Exégèse d'un lieu commun : "Dieu a autre chose à faire"

Essayons, une nouvelle fois, de tordre le cou au prétendu Bon Sens.
"Dieu a autre chose à faire" ; "on ne va pas déranger Dieu pour si peu"...

Ces expressions sont teintées d'un anthropomorphisme inquiétant. Mais on comprend l'attaque qu'elles constituent: comment ne pas sourire de ceux qui prient "pour une place de parking", ou pour tout autre avantage dérisoire? Alors on se dit: je ne vais pas prier pour si peu, "Dieu a autre chose à faire", avec tous ces pauvres et ces malheureux qu'il y a sur Terre.

La place de Dieu dans nos vies

Dieu est omniscient: il sait très exactement tout ce que nous sommes, et nous connaît infiniment mieux que nous nous connaissons nous-mêmes. "Prier pour une place de parking" est un moyen d'accepter qu'il prenne la place qui lui revient dans nos vies, c'est-à-dire la première. Vivre avec Dieu, n'est-ce pas penser à lui continuellement? Et dans chacun de nos actes quotidiens, même les plus infimes, il a Sa place. Dire qu'il a "mieux à faire", c'est limiter l'omniscience, la toute-puissance et l'éternité de Dieu. Il peut très bien s'occuper de nous et de celui qui est frappé par un grand malheur! Je pense même que cette remarque de pseudo-bon sens ("il a mieux à faire que de s'occuper de moi") est un moyen de mettre Dieu de côté, de ne le faire intervenir dans nos vies seulement quand cela nous arrange. Et d'être des chrétiens du dimanche, en somme. Dieu est là dans nos joies - rendons grâces - Dieu est là dans nos peines - supplions-le ; mais il est là également dans nos actes les plus petits.

Allons plus loin: il est également à craindre que celui qui ne fait pas place à Dieu dans sa vie quotidienne la lui laissera plus difficilement lorsqu'un événement grave surviendra, et celui-là se met en danger en s'exposant à deux risques: celui de la désespérance (Dieu n'est pas là) et du volontarisme ("je peux très bien m'en sortir tout seul, sans Lui"): deux façons d'exclure Dieu, de le nier sinon en paroles du moins en actes.


La prière de demande

Élargissons: tout cela nous renvoie à la question classique: pourquoi prier alors que Dieu sait déjà ce qu'il nous faut?
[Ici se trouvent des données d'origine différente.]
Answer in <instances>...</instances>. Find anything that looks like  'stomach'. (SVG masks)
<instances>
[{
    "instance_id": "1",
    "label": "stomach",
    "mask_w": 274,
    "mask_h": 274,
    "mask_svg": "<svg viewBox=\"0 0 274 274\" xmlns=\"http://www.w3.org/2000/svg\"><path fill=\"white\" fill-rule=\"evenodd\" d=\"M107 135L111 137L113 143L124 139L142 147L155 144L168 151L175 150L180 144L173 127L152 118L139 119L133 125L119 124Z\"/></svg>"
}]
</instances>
Jésus dit Lui-même: "votre Père sait de quoi vous avez besoin, avant que vous le lui demandiez" (Mt 6-8). Ailleurs, pourtant, nous voyons des exemples de demandes:  le lépreux dit en Marc 1-40: "si tu veux, tu peux me guérir". Pourquoi formule-t-il cette demande ? Ce lépreux aurait très bien pu se taire, et attendre sa guérison, assuré qu'il est de la capacité de Jésus à savoir par avance ce dont il a besoin. C'est que la prière est un acte de confiance. La demande est aussi l'ouverture du dialogue. La prière de demande permet de s'adresser à Jésus avec confiance. Comme un enfant qui demande à son père, nous, enfants de Dieu, adressons une demande à notre Père qui est aux cieux, comme expression de notre confiance, confiance en sa tendresse paternelle.
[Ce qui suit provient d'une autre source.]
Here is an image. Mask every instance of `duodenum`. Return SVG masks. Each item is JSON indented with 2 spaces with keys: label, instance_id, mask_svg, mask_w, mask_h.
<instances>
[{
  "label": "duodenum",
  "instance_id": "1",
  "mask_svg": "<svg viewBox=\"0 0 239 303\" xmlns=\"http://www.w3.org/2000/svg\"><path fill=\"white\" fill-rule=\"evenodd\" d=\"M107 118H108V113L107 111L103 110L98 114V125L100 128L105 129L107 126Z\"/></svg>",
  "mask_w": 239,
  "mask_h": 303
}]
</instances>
Notre relation à Dieu est une relation filiale, pas une relation servile ou mercenaire. En effet, dans l'hésitation que nous avons à adresser nos demandes y a-t-il la crainte de devoir "payer la facture", le "coût" de ces dons que Dieu nous fait. C'est que, mauvais chrétiens, nous oublions bien souvent que ces ces dons sont véritablement des dons, c'est à dire: gratuits. Difficile de déraciner le fond païen de notre lien à Dieu, cette relation marchande que les Anciens entretenaient avec leurs divinités: donne-moi ça, je te donne ça.

En nous adressant à Dieu, nous répondons à Son appel. Car il nous appelle sans cesse, il frappe à la porte sans cesse (Ap. 3, 20). Alors, de notre côté, demandons, demandons sans cesse;  c'est un signe de confiance, et cela augmentera notre confiance, c'est-à-dire: notre Foi.
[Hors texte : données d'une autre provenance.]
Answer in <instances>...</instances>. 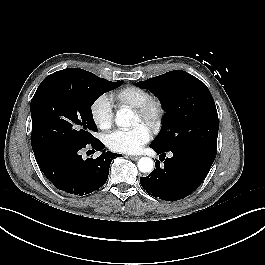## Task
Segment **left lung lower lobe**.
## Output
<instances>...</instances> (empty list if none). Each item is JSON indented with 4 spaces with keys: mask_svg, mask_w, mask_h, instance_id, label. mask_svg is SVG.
I'll list each match as a JSON object with an SVG mask.
<instances>
[{
    "mask_svg": "<svg viewBox=\"0 0 265 265\" xmlns=\"http://www.w3.org/2000/svg\"><path fill=\"white\" fill-rule=\"evenodd\" d=\"M161 154L164 167L156 161V169L140 183L148 194L167 201L180 200L195 191L207 176L215 157L194 148H177L163 151L151 147ZM171 152V158H165Z\"/></svg>",
    "mask_w": 265,
    "mask_h": 265,
    "instance_id": "obj_1",
    "label": "left lung lower lobe"
}]
</instances>
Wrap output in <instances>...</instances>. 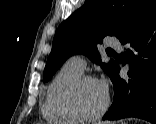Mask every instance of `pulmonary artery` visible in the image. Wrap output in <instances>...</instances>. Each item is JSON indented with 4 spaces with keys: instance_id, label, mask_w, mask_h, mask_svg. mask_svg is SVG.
Segmentation results:
<instances>
[{
    "instance_id": "e3ab8cb5",
    "label": "pulmonary artery",
    "mask_w": 156,
    "mask_h": 124,
    "mask_svg": "<svg viewBox=\"0 0 156 124\" xmlns=\"http://www.w3.org/2000/svg\"><path fill=\"white\" fill-rule=\"evenodd\" d=\"M106 45L117 49L121 48L120 42L117 38H108L106 40ZM66 65L79 72H82L85 69L86 62L82 55H74L67 60Z\"/></svg>"
}]
</instances>
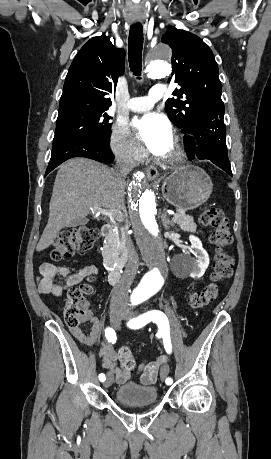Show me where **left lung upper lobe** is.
Returning a JSON list of instances; mask_svg holds the SVG:
<instances>
[{"mask_svg":"<svg viewBox=\"0 0 271 459\" xmlns=\"http://www.w3.org/2000/svg\"><path fill=\"white\" fill-rule=\"evenodd\" d=\"M161 40L172 48V77L181 86L173 92L178 98L167 100L165 111L183 133L196 139L198 128L224 117L218 65L211 49L190 32L171 26ZM186 148L194 153L195 143L186 142Z\"/></svg>","mask_w":271,"mask_h":459,"instance_id":"5c2ea615","label":"left lung upper lobe"}]
</instances>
il y a marqué: "ὁ Ιησοῦς κρούων τὴν θύραν" (Jésus frappant à la porte)

Dieu, digne de confiance

Car, finalement, c'est notre capacité à reconnaître Dieu comme digne de confiance qui est en jeu ici. Ressentir le besoin de mettre de côté Dieu, de temps à autres, traduit assurément notre méfiance à son égard, une méfiance semblable à celle que ressentaient les "Anciens" déjà cités.

Pourtant, on le dit et on le répète, c'est même le message essentiel - et nouveau - de l'Evangile: Dieu est Amour, Dieu nous aime. Connaissance surnaturelle, apparemment, tant il apparaît comme naturel de se méfier de Dieu. Je me souviens de ces enfants de 12 ans en catéchèse, peu habitués à la parole évangélique et qui cependant demandaient à "faire" leur première communion, qui "tombaient des nues", étaient même indisposés à l'idée - que je leur proposais à l'esprit - que Dieu avait connaissance de chacun de nos actes. Pauvres enfants: ils avaient l'impression qu'une caméra de surveillance était sans arrêt braquée sur eux. Dieu, c'est "Big Brother is Watching You" (G. Orwell, 1984), en somme! Ne voyons nous pas, dans la réaction naturelle de ces enfants, notre propre tendance à oublier que c'est un regard plein d'amour qui est sur nous, d'un amour si grand qu'il surpasse nos petites turpitudes.

Car Dieu, nous le savons - ou sommes censés le savoir, chrétiens - n'est ni un souverain arbitraire aux arrêts et ordonnances incompréhensibles mais auxquels il faut nous soumettre, ni un grand architecte retiré de sa création une fois celle-ci créée, mais un Dieu d'Amour sans cesse à nos côtés, disposé à nous offrir sa grâce - si toutefois nous l'acceptons.

Magister.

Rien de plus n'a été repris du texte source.